Financial distress is also reshaping the market. An increasing number of buildings are unable to transact due to financial challenges, a trend that is expected to drive renewal rates even higher as options for relocation dwindle.

Despite these constraints, law firm leasing activity has surged. Since 2020, the amount of office space leased annually by law firms has climbed from 14.4 million to 19.4 million square feet in 2024—a 34.7% increase. This represents an 8% rise in volume compared to pre-pandemic averages, with projections pointing to a further 10% increase in overall sector-related deals over the next three years1.

With supply tight and demand strong, landlords of premium properties have gained significant pricing power. Rental rates for buildings delivered between 2018 and 2024 have soared by more than 40% over original asking rents, and in some cases, the increases have been even more dramatic.
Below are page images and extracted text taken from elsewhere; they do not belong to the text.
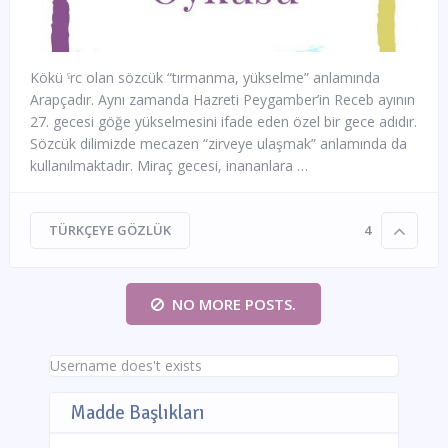
Kökü ˁrc olan sözcük “tırmanma, yükselme” anlamında
Arapçadır. Aynı zamanda Hazreti Peygamber’in Receb ayının
27. gecesi göğe yükselmesini ifade eden özel bir gece adıdır.
Sözcük dilimizde mecazen “zirveye ulaşmak” anlamında da
kullanılmaktadır. Miraç gecesi, inananlara …
TÜRKÇEYE GÖZLÜK
4
NO MORE POSTS.
Username does't exists
Madde Başlıkları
Miami’s 830 Brickell Plaza, for example, recently signed a 27,000-square-foot lease with a financial services firm at a base rate of $190 per square foot—more than double the original asking rent of $75 per square foot. This deal is a stark reminder that law firms are not the only tenants vying for top-tier office space.

The move to high-end buildings is exemplified by McDermott Will & Emery’s recent lease at 725 12th St. NW in Washington, D.C. The firm committed to 150,000 square feet over a 15-year term, securing the top five floors of a new 320,000-square-foot development. The building’s owner, BXP (formerly Boston Properties), is demolishing the existing 12-story structure to make way for a premier, next-generation workplace.